• [Data]:
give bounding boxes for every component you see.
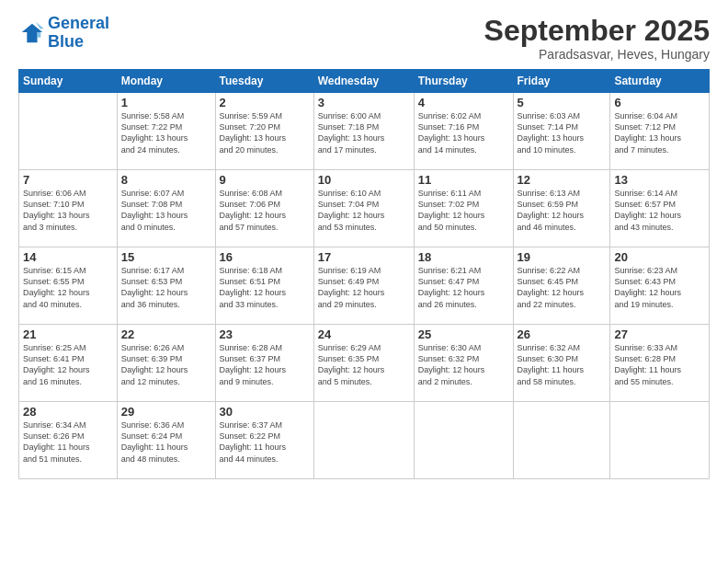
calendar-cell: 30Sunrise: 6:37 AM Sunset: 6:22 PM Dayli… bbox=[215, 402, 313, 479]
calendar-cell: 11Sunrise: 6:11 AM Sunset: 7:02 PM Dayli… bbox=[414, 170, 513, 247]
day-number: 30 bbox=[220, 405, 310, 419]
day-number: 23 bbox=[220, 327, 310, 341]
calendar-cell: 2Sunrise: 5:59 AM Sunset: 7:20 PM Daylig… bbox=[215, 93, 313, 170]
calendar-cell: 14Sunrise: 6:15 AM Sunset: 6:55 PM Dayli… bbox=[19, 247, 118, 325]
calendar-cell: 6Sunrise: 6:04 AM Sunset: 7:12 PM Daylig… bbox=[610, 93, 710, 170]
day-number: 3 bbox=[318, 96, 410, 109]
calendar-cell: 26Sunrise: 6:32 AM Sunset: 6:30 PM Dayli… bbox=[513, 325, 610, 402]
day-info: Sunrise: 6:04 AM Sunset: 7:12 PM Dayligh… bbox=[614, 110, 705, 155]
day-info: Sunrise: 6:06 AM Sunset: 7:10 PM Dayligh… bbox=[23, 188, 113, 233]
day-number: 4 bbox=[418, 96, 509, 109]
day-info: Sunrise: 6:17 AM Sunset: 6:53 PM Dayligh… bbox=[121, 265, 211, 310]
day-number: 26 bbox=[518, 327, 607, 341]
calendar-cell: 13Sunrise: 6:14 AM Sunset: 6:57 PM Dayli… bbox=[610, 170, 710, 247]
day-number: 20 bbox=[614, 250, 705, 264]
calendar-cell: 20Sunrise: 6:23 AM Sunset: 6:43 PM Dayli… bbox=[610, 247, 710, 325]
day-number: 29 bbox=[121, 405, 211, 419]
day-info: Sunrise: 6:02 AM Sunset: 7:16 PM Dayligh… bbox=[418, 110, 509, 155]
day-info: Sunrise: 6:22 AM Sunset: 6:45 PM Dayligh… bbox=[518, 265, 607, 310]
day-info: Sunrise: 5:59 AM Sunset: 7:20 PM Dayligh… bbox=[220, 110, 310, 155]
calendar-header-friday: Friday bbox=[513, 70, 610, 93]
day-number: 10 bbox=[318, 173, 410, 187]
day-info: Sunrise: 6:19 AM Sunset: 6:49 PM Dayligh… bbox=[318, 265, 410, 310]
day-number: 5 bbox=[518, 96, 607, 109]
day-number: 27 bbox=[614, 327, 705, 341]
day-number: 18 bbox=[418, 250, 509, 264]
month-title: September 2025 bbox=[484, 15, 710, 47]
day-number: 14 bbox=[23, 250, 113, 264]
day-info: Sunrise: 6:08 AM Sunset: 7:06 PM Dayligh… bbox=[220, 188, 310, 233]
day-info: Sunrise: 6:14 AM Sunset: 6:57 PM Dayligh… bbox=[614, 188, 705, 233]
calendar-header-saturday: Saturday bbox=[610, 70, 710, 93]
day-number: 16 bbox=[220, 250, 310, 264]
day-number: 25 bbox=[418, 327, 509, 341]
day-info: Sunrise: 6:37 AM Sunset: 6:22 PM Dayligh… bbox=[220, 419, 310, 465]
day-info: Sunrise: 6:15 AM Sunset: 6:55 PM Dayligh… bbox=[23, 265, 113, 310]
day-info: Sunrise: 6:00 AM Sunset: 7:18 PM Dayligh… bbox=[318, 110, 410, 155]
calendar-cell: 16Sunrise: 6:18 AM Sunset: 6:51 PM Dayli… bbox=[215, 247, 313, 325]
calendar-cell: 7Sunrise: 6:06 AM Sunset: 7:10 PM Daylig… bbox=[19, 170, 118, 247]
logo-line2: Blue bbox=[48, 32, 84, 51]
day-number: 7 bbox=[23, 173, 113, 187]
day-number: 1 bbox=[121, 96, 211, 109]
day-number: 6 bbox=[614, 96, 705, 109]
calendar-header-thursday: Thursday bbox=[414, 70, 513, 93]
calendar-cell: 22Sunrise: 6:26 AM Sunset: 6:39 PM Dayli… bbox=[117, 325, 215, 402]
calendar-header-row: SundayMondayTuesdayWednesdayThursdayFrid… bbox=[19, 70, 710, 93]
day-number: 8 bbox=[121, 173, 211, 187]
day-number: 19 bbox=[518, 250, 607, 264]
day-info: Sunrise: 6:28 AM Sunset: 6:37 PM Dayligh… bbox=[220, 342, 310, 387]
day-number: 24 bbox=[318, 327, 410, 341]
header: General Blue September 2025 Paradsasvar,… bbox=[18, 15, 710, 62]
day-info: Sunrise: 6:33 AM Sunset: 6:28 PM Dayligh… bbox=[614, 342, 705, 387]
day-number: 15 bbox=[121, 250, 211, 264]
day-info: Sunrise: 6:32 AM Sunset: 6:30 PM Dayligh… bbox=[518, 342, 607, 387]
day-number: 11 bbox=[418, 173, 509, 187]
day-number: 2 bbox=[220, 96, 310, 109]
day-number: 9 bbox=[220, 173, 310, 187]
day-info: Sunrise: 6:25 AM Sunset: 6:41 PM Dayligh… bbox=[23, 342, 113, 387]
calendar-cell: 9Sunrise: 6:08 AM Sunset: 7:06 PM Daylig… bbox=[215, 170, 313, 247]
calendar-cell bbox=[610, 402, 710, 479]
calendar-cell: 28Sunrise: 6:34 AM Sunset: 6:26 PM Dayli… bbox=[19, 402, 118, 479]
calendar-cell: 5Sunrise: 6:03 AM Sunset: 7:14 PM Daylig… bbox=[513, 93, 610, 170]
calendar-week-1: 1Sunrise: 5:58 AM Sunset: 7:22 PM Daylig… bbox=[19, 93, 710, 170]
day-info: Sunrise: 6:13 AM Sunset: 6:59 PM Dayligh… bbox=[518, 188, 607, 233]
logo: General Blue bbox=[18, 15, 109, 52]
calendar-header-wednesday: Wednesday bbox=[313, 70, 414, 93]
day-number: 12 bbox=[518, 173, 607, 187]
calendar-cell: 18Sunrise: 6:21 AM Sunset: 6:47 PM Dayli… bbox=[414, 247, 513, 325]
day-info: Sunrise: 6:11 AM Sunset: 7:02 PM Dayligh… bbox=[418, 188, 509, 233]
calendar-header-monday: Monday bbox=[117, 70, 215, 93]
day-info: Sunrise: 6:10 AM Sunset: 7:04 PM Dayligh… bbox=[318, 188, 410, 233]
page: General Blue September 2025 Paradsasvar,… bbox=[0, 0, 728, 563]
calendar-cell: 1Sunrise: 5:58 AM Sunset: 7:22 PM Daylig… bbox=[117, 93, 215, 170]
logo-text: General Blue bbox=[48, 15, 109, 52]
calendar-cell: 12Sunrise: 6:13 AM Sunset: 6:59 PM Dayli… bbox=[513, 170, 610, 247]
day-info: Sunrise: 6:30 AM Sunset: 6:32 PM Dayligh… bbox=[418, 342, 509, 387]
day-info: Sunrise: 6:03 AM Sunset: 7:14 PM Dayligh… bbox=[518, 110, 607, 155]
title-block: September 2025 Paradsasvar, Heves, Hunga… bbox=[484, 15, 710, 62]
calendar-cell: 21Sunrise: 6:25 AM Sunset: 6:41 PM Dayli… bbox=[19, 325, 118, 402]
day-number: 21 bbox=[23, 327, 113, 341]
logo-line1: General bbox=[48, 14, 109, 32]
calendar-header-sunday: Sunday bbox=[19, 70, 118, 93]
calendar-cell: 29Sunrise: 6:36 AM Sunset: 6:24 PM Dayli… bbox=[117, 402, 215, 479]
calendar-cell bbox=[414, 402, 513, 479]
calendar-cell bbox=[19, 93, 118, 170]
calendar-cell: 25Sunrise: 6:30 AM Sunset: 6:32 PM Dayli… bbox=[414, 325, 513, 402]
day-number: 13 bbox=[614, 173, 705, 187]
day-info: Sunrise: 6:07 AM Sunset: 7:08 PM Dayligh… bbox=[121, 188, 211, 233]
calendar-week-3: 14Sunrise: 6:15 AM Sunset: 6:55 PM Dayli… bbox=[19, 247, 710, 325]
day-info: Sunrise: 6:29 AM Sunset: 6:35 PM Dayligh… bbox=[318, 342, 410, 387]
day-info: Sunrise: 6:34 AM Sunset: 6:26 PM Dayligh… bbox=[23, 419, 113, 465]
calendar-week-4: 21Sunrise: 6:25 AM Sunset: 6:41 PM Dayli… bbox=[19, 325, 710, 402]
calendar-week-2: 7Sunrise: 6:06 AM Sunset: 7:10 PM Daylig… bbox=[19, 170, 710, 247]
day-number: 17 bbox=[318, 250, 410, 264]
calendar-cell: 4Sunrise: 6:02 AM Sunset: 7:16 PM Daylig… bbox=[414, 93, 513, 170]
day-info: Sunrise: 6:26 AM Sunset: 6:39 PM Dayligh… bbox=[121, 342, 211, 387]
day-info: Sunrise: 5:58 AM Sunset: 7:22 PM Dayligh… bbox=[121, 110, 211, 155]
subtitle: Paradsasvar, Heves, Hungary bbox=[484, 47, 710, 62]
calendar-header-tuesday: Tuesday bbox=[215, 70, 313, 93]
logo-icon bbox=[18, 20, 44, 46]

• [Assignment]: Go through the material above, and wherever a line contains the string "logo", return it.

• [Output]:
logo-line2: Blue bbox=[48, 32, 84, 51]
logo: General Blue bbox=[18, 15, 109, 52]
logo-text: General Blue bbox=[48, 15, 109, 52]
logo-line1: General bbox=[48, 14, 109, 32]
logo-icon bbox=[18, 20, 44, 46]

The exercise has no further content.